Quanto alla casistica determinante il diritto di recesso, il legislatore ha dettato due distinte e ben chiare discipline rispettivamente per le s.p.a. e le s.r.l. La ragione della distinzione delle due discipline risiede in una precisa scelta del legislatore, che con riferimento alle s.r.l. ha voluto, da un lato, semplificare la gestione e l’esercizio dell’impresa e, dall’altro, tutelare i soci di minoranza favorendo l’accessibilità al recesso come contropartita delle ampie facoltà attribuite al controllo da parte dei soci di maggioranza. In relazione, dunque, alla difformità delle fattispecie di recesso previste dagli artt. 2473 e 2437 c.c., non si tratta di riempire un vuoto normativo, né di valutare se una disciplina prevista per un tipo sociale possa applicarsi anche all’altro in ragione del fatto che esprime principi generali. Pertanto, nelle s.p.a. non compete il diritto di recesso ai soci che non hanno consentito alla fusione o scissione della società.
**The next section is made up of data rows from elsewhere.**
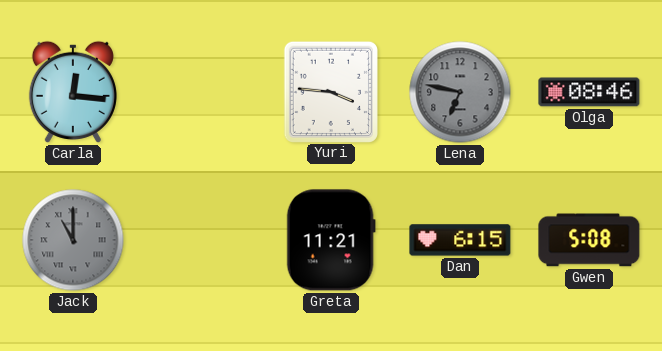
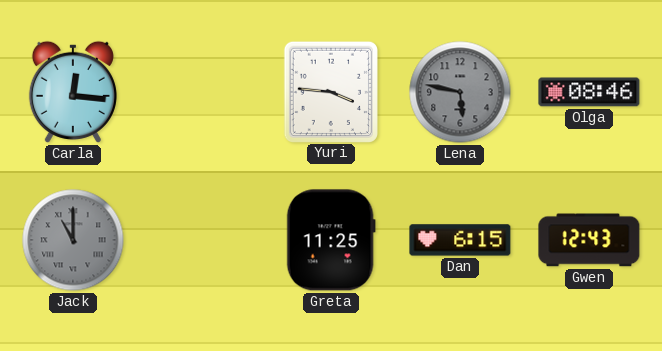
Lena: 6:47 -> 5:47
Greta: 11:21 -> 11:25
Gwen: 5:08 -> 12:43
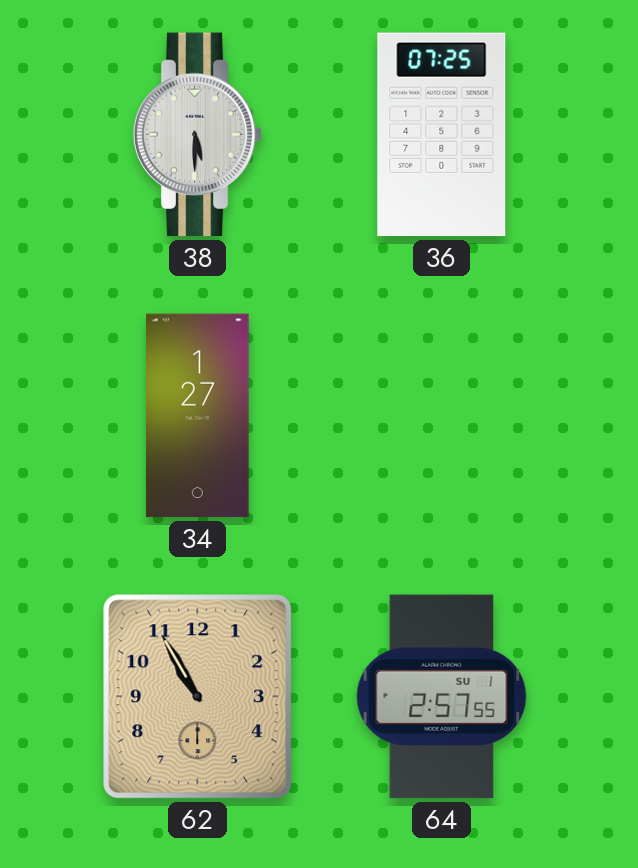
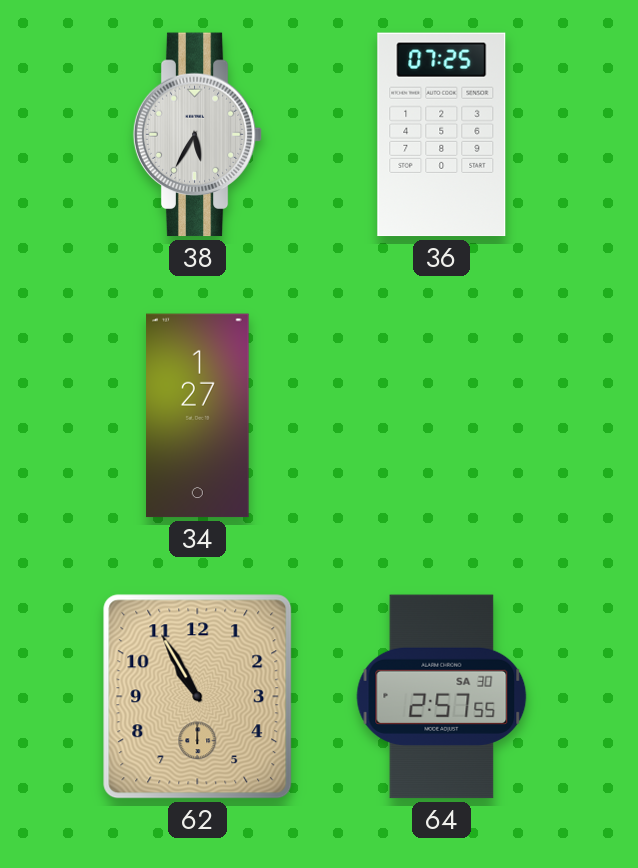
38: 5:30 -> 5:35
64 date: SU 1 -> SA 30
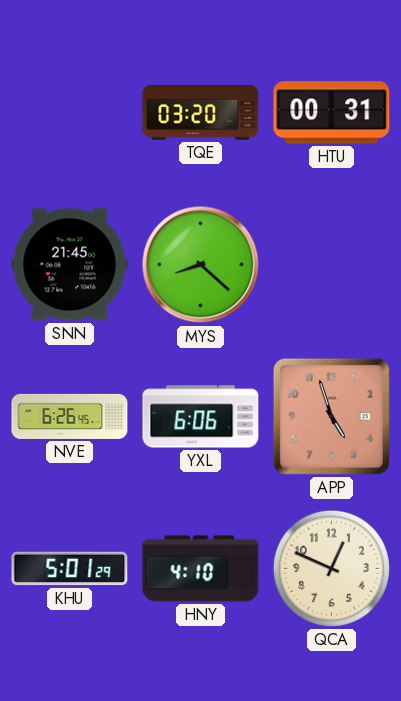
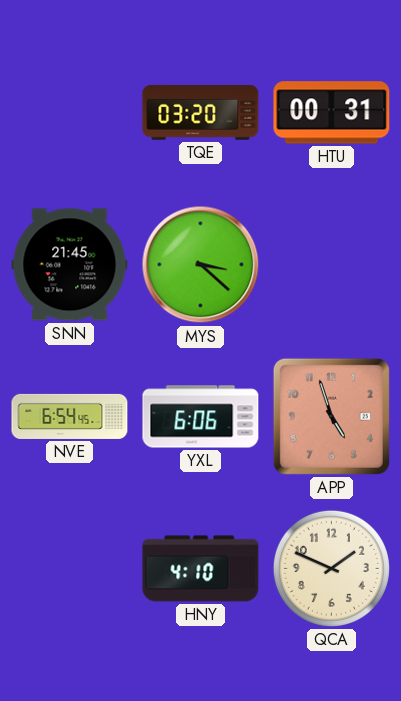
MYS: 8:22 -> 3:22
NVE: 6:26 -> 6:54
KHU: 5:01 -> none
QCA: 12:49 -> 1:49
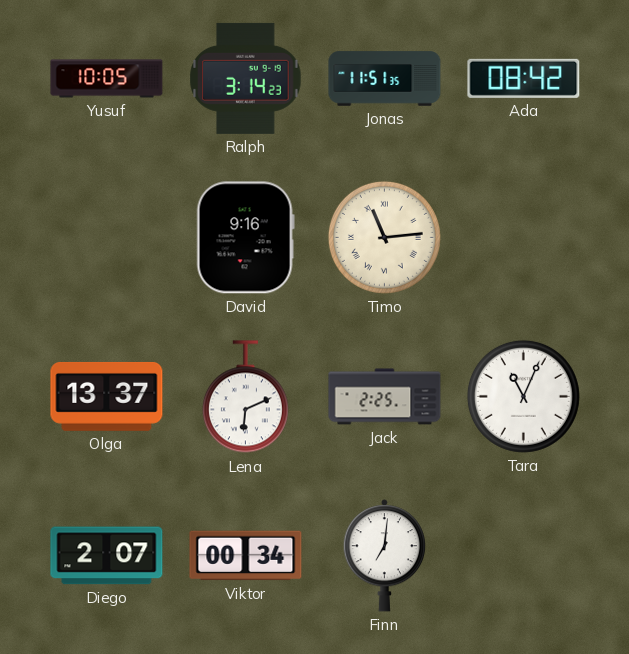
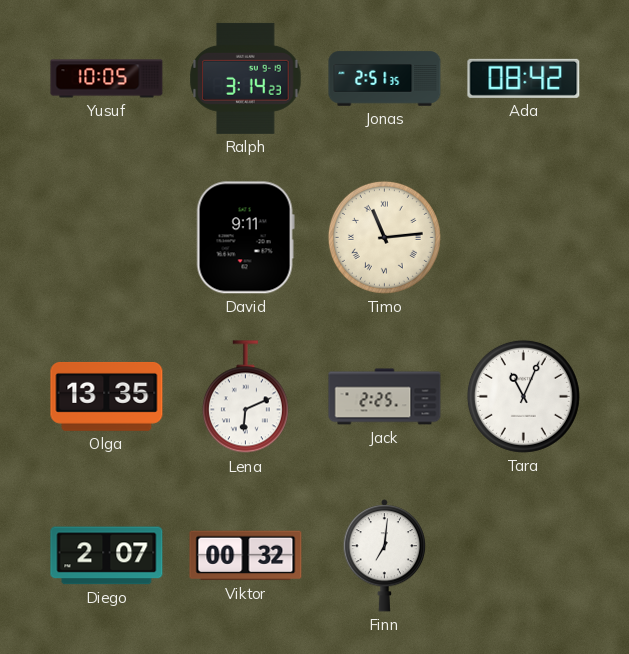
Jonas: 11:51 -> 2:51
David: 9:16 -> 9:11
Olga: 13:37 -> 13:35
Viktor: 00:34 -> 00:32
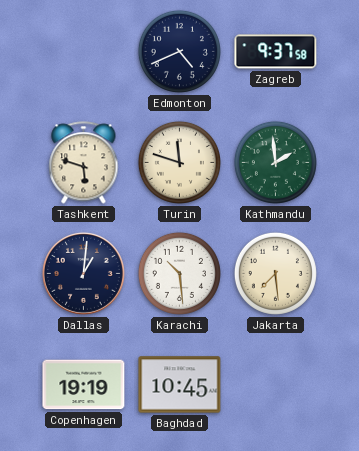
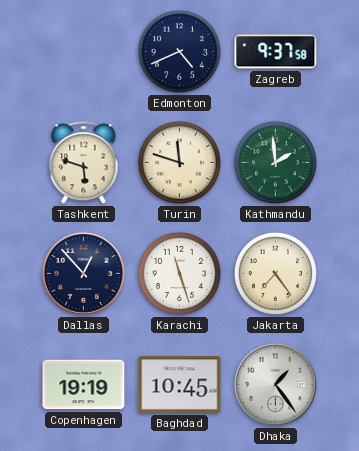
Dallas: 1:01 -> 12:53
Karachi: 10:29 -> 11:27
Jakarta: 7:29 -> 7:24
Dhaka: none -> 1:24
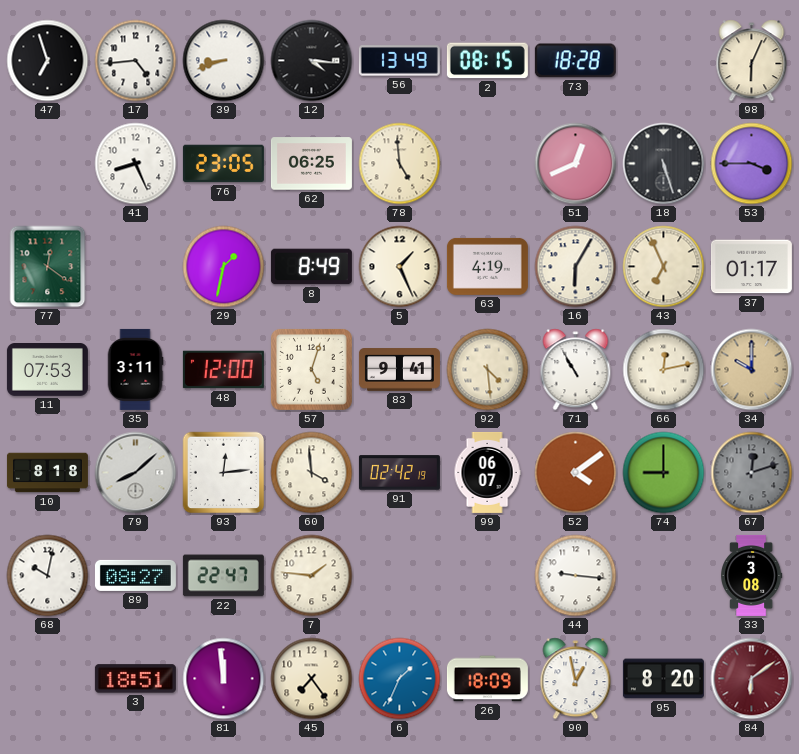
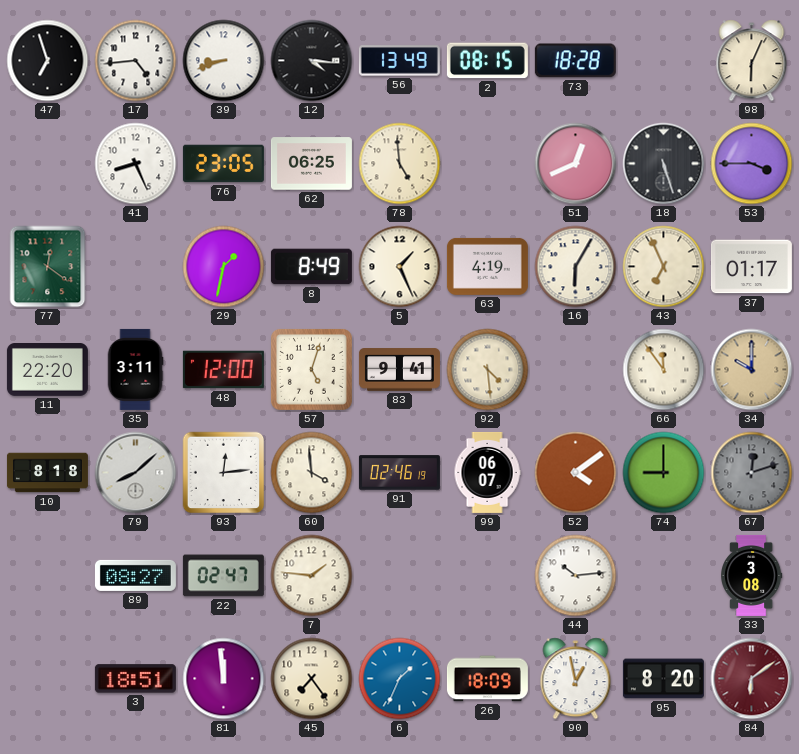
11: 07:53 -> 22:20
71: 10:55 -> none
66: 12:13 -> 11:54
91: 02:42 -> 02:46
68: 10:02 -> none
22: 22:47 -> 02:47
44: 9:16 -> 10:14
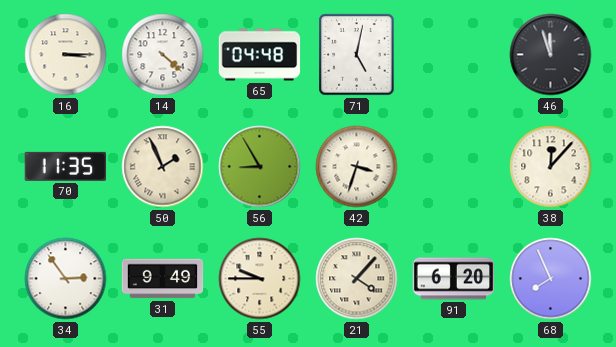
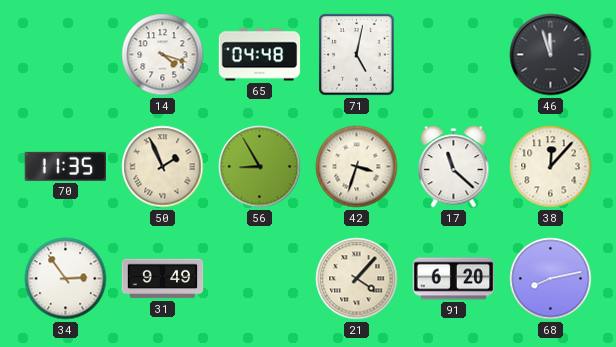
16: 3:15 -> none
14: 4:22 -> 4:18
17: none -> 11:22
55: 9:45 -> none
68: 7:56 -> 8:13
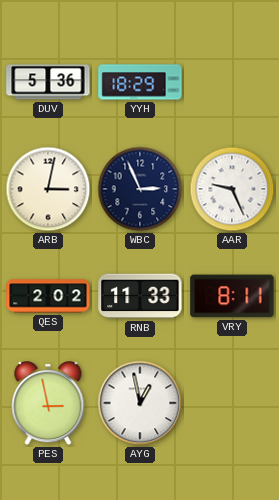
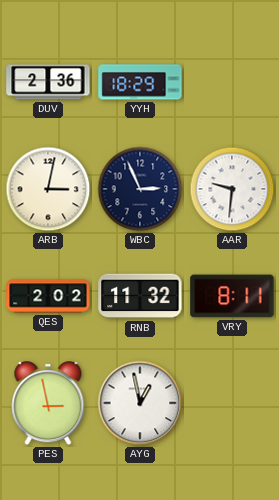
DUV: 5:36 -> 2:36
AAR: 9:26 -> 9:31
RNB: 11:33 -> 11:32
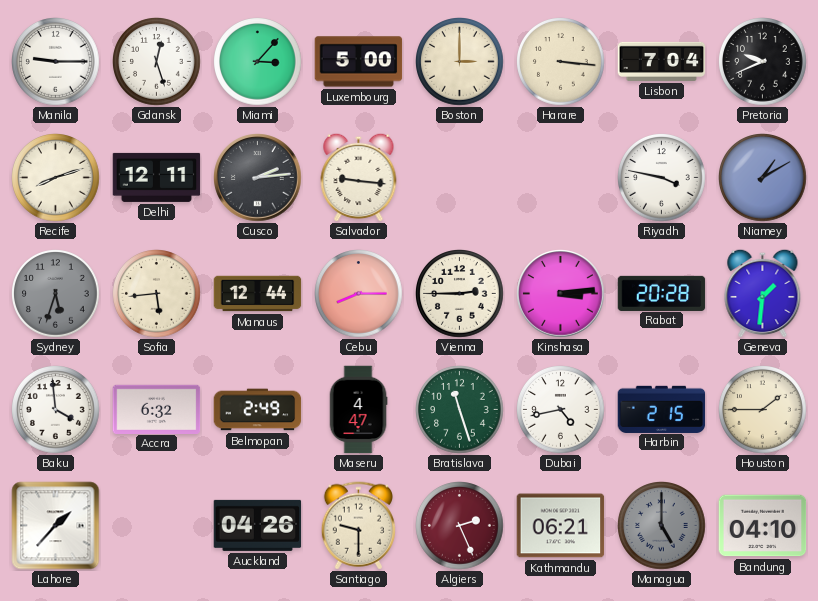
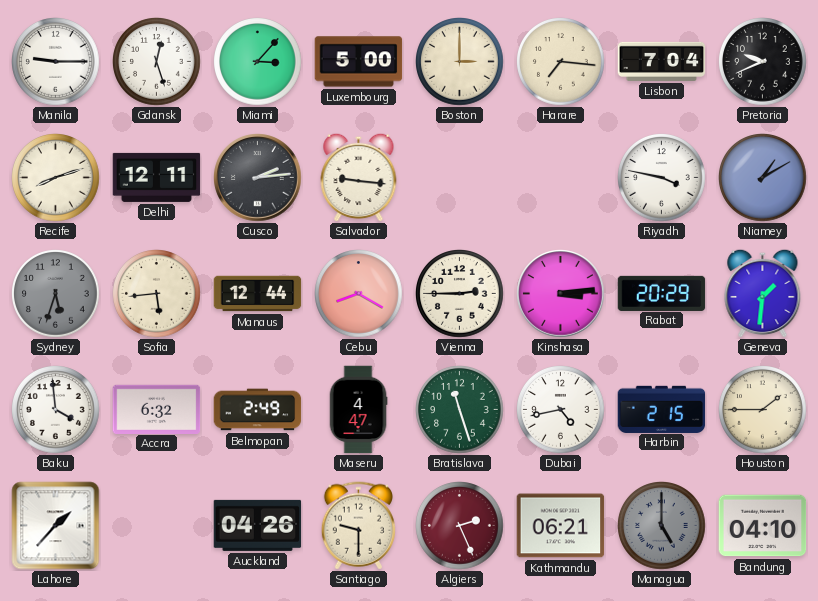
Harare: 3:16 -> 7:16
Cebu: 8:15 -> 8:20
Rabat: 20:28 -> 20:29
Il recesso del socio da una società è un negozio unilaterale recettizio, destinato a perfezionarsi e a produrre i propri effetti sin dal momento in cui la dichiarazione che lo esprime sia pervenuta nella sfera di conoscenza della società destinataria; ciò, naturalmente, quando ne sussistano i presupposti. Il recesso, essendo immediatamente efficace, non dà alcun diritto al socio a continuare a partecipare alla vita sociale. Con il legittimo recesso, infatti, il socio non è più abilitato all’esercizio dei diritti sociali e conserva il diritto ad ottenere la liquidazione della sua quota o azione.
La determinazione dell’importo della liquidazione della quota cui ha diritto il socio che ha esercitato il diritto di recesso è riservata, per disposizione di legge, al regolamento negoziale: in tal senso è chiaro il disposto dell’art. 2437 ter c.c. nelle sue varie disposizioni, culminanti nella previsione – in caso di disaccordo fra socio e società sul valore della quota azionaria – di uno strumento giudiziale, non contenzioso, volto alla nomina di un esperto, il cui parere è aggredibile con causa contenziosa solo nei limiti dell’art. 1349 c.c. È da ritenere che questo regolamento normativo della materia, da un lato, risenta della oggettiva difficoltà di determinare il “valore di mercato” delle partecipazioni (si nota che lo stesso regime vale per le s.r.l., tipicamente società chiuse) e, dall’altro, miri a ridurre al massimo il contenzioso e i tempi di attesa del socio rispetto alla liquidazione della quota e insieme (e correlativamente) a deformalizzare le operazioni, rendendo accessibile all’esperto la documentazione occorrente senza limitazioni. Rispetto a un tale sistema è pertanto aliena la pretesa di ottenere la liquidazione secondo le regole del processo ordinario, caratterizzato da preclusioni e oneri probatori.